Dimetallic sulfide endohedral metallofullerene Sc 2 S@C 76 : Density functional theory characterization

In terms of density functional theory combined with statistic mechanics computations, we investigated a dimetallic sulfide endohedral fullerene Sc 2 S@C 76 which has been synthesized without any characterization in experiments. Our theoretical study reveals that Sc 2 S@ T d (19151)‐C 76 which satisfies the isolated‐pentagon rule (IPR) possesses the lowest energy, followed by three non‐IPR structures (Sc 2 S@ C 2 v (19138)‐C 76 , Sc 2 S@ C s (17490)‐C 76 , and Sc 2 S@ C 1 (17459)‐C 76 ).

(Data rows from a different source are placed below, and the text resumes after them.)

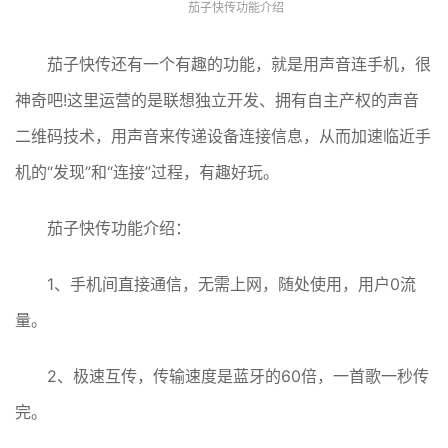
茄子快传功能介绍
茄子快传还有一个有趣的功能，就是用声音连手机，很
神奇吧!这里运营的是联想独立开发、拥有自主产权的声音
二维码技术，用声音来传递设备连接信息，从而加速临近手
机的“发现”和“连接”过程，有趣好玩。
茄子快传功能介绍：
1、手机间直接通信，无需上网，随处使用，用户0流
量。
2、极速互传，传输速度是蓝牙的60倍，一首歌一秒传
完。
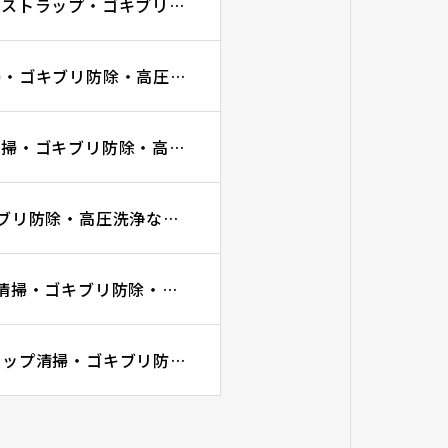
高圧洗浄が必要になるケースについて｜名古屋市でグリーストラップ・ゴキブリ防除・高圧洗浄ならGRITに
スタッフに清掃させる隠れコスト｜グリーストラップ清掃・ゴキブリ防除・高圧洗浄ならGRITに
深型グリーストラップはなぜ大変？｜グリーストラップ清掃・ゴキブリ防除・高圧洗浄ならGRITに
プロを呼ぶタイミング3選｜グリーストラップ清掃・ゴキブリ防除・高圧洗浄ならGRITに
詰まった時に最初に確認すること3選｜グリーストラップ清掃・ゴキブリ防除・高圧洗浄ならGRITに
自分たちで掃除するメリット・デメリット｜グリーストラップ清掃・ゴキブリ防除・排水管高圧洗浄ならGRIT合同会社にお任せください！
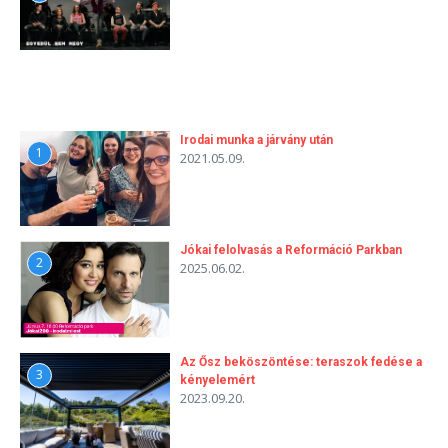
Irodai munka a járvány után
1
2021.05.09.
Jókai felolvasás a Reformáció Parkban
2
2025.06.02.
Az Ősz beköszöntése: teraszok fedése a
3
kényelemért
2023.09.20.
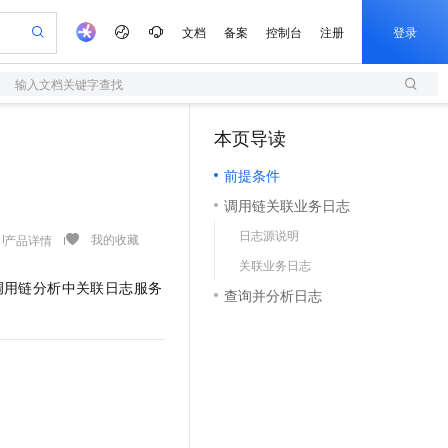
文档
备案
控制台
注册
登录
输入文档关键字查找
验
作计划
器
AI 活动
专业服务
服务伙伴合作计划
开发者社区
加入我们
服务平台百炼
阿里云 OPC 创新助力计划
本页导读
（1）
一站式生成采购清单，支持单品或批量购买
S
io：打造专属 AI 语音助手
S产品伙伴计划（繁花）
峰会
造的大模型服务与应用开发平台
轻量应用服务器
一句话生成原生可编辑精美 PPT 文稿
AI 生产力先锋
Al MaaS 服务伙伴赋能合作
域名
博文
Careers
至高可申请百万元
前提条件
性可伸缩的云计算服务
开启高性价比 AI 编程新体验
Qwen-Audio-3.0-Realtime 端到端实时语音角色扮演
输入一句话想法, 轻松生成专业的 PPT
先锋实践拓展 AI 生产力的边界
快速构建应用程序和网站，即刻迈出上云第一步
Token 补贴，五大权
计划
海大会
伙伴信用分合作计划
商标
问答
社会招聘
调用链关联业务日志
益加速 OPC 成功
S
eek-V4-Pro
数字证书管理服务（原SSL证书）
一键部署幻兽帕鲁游戏服务器
飞天发布时刻
HOT
划
备案
电子书
校园招聘
日志源说明
pSeek-V4-Pro
视频创作，一键激活电商全链路生产力
全托管，含MySQL、PostgreSQL、SQL Server、MariaDB多引擎
实现全站HTTPS，呈现可信的WEB访问
一键购买专属联机服务器，轻松开启游戏
所见，即是所愿
我的收藏
产品详情
更多支持
划
公司注册
镜像站
关联业务日志
视频生成
语音识别与合成
专属 QwenPaw
短信服务
漫剧工坊：一站式动画创作平台
AI 实训营
HOT
调用链分析中关联日志服务
合作伙伴培训与认证
查询并分析日志
划
上云迁移
的智能体编程平台
站生成，高效打造优质广告素材
从聊天伙伴进化为能主动干活的本地数字员工
快速生产连贯的高质量长漫剧
从基础到进阶，Agent 创客手把手教你
国内短信简单易用，安全可靠，秒级触达，全球覆盖200+国家和地区。
e-1.1-T2V
Qwen3-TTS-Flash
lScope
我要反馈
查询合作伙伴
畅细腻的高质量视频
离线语音合成大模型，多语言方言自适应，低延迟高稳定
n Alibaba Cloud ISV 合作
代维服务
olarDB
建企业门户网站
大数据开发治理平台 DataWorks
10 分钟搭建微信、支付宝小程序
创新加速
ope
登录合作伙伴管理后台
我要建议
站，无忧落地极速上线
以可视化方式快速构建移动和 PC 门户网站
100%兼容MySQL、PostgreSQL，兼容Oracle，支持集中和分布式
高效部署网站，快速应用到小程序
Data Agent 驱动的一站式 Data+AI 开发治理平台
e-1.1-I2V
Cosyvoice-V3-Flash
安全
畅自然，细节丰富
高表现力语音合成大模型，语音克隆听感自然
我要投诉
上云场景组合购
伴
边界网络安全防护产品
漫剧创作，剧本、分镜、视频高效生成
覆盖90%+业务场景，专享组合折扣价
2V
VPN
Fun-ASR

To clarify the relative stabilities of those isomers at high temperatures, enthalpy–entropy interplay has been taken into consideration. Calculation results indicate that three species Sc 2 S@ T d (19151)‐C 76 , Sc 2 S@ C 2 v (19138)‐C 76 , and Sc 2 S@ C 1 (17459)‐C 76 have noticeable molar fractions at the fullerene‐formation temperature region (500–3000K), and the Sc 2 S@ C 1 (17459)‐C 76 with one pentagon pair becomes the most predominant isomer above 1800 K, suggesting that the unexpected non‐IPR structure is thermodynamically favorable at elevated temperatures. In addition, the structural characteristics, electron features, UV‐vis‐NIR adsorptions, and 13 C NMR spectra of those three stable structures are introduced to assist experimental identification and characterization in future. © 2014 Wiley Periodicals, Inc.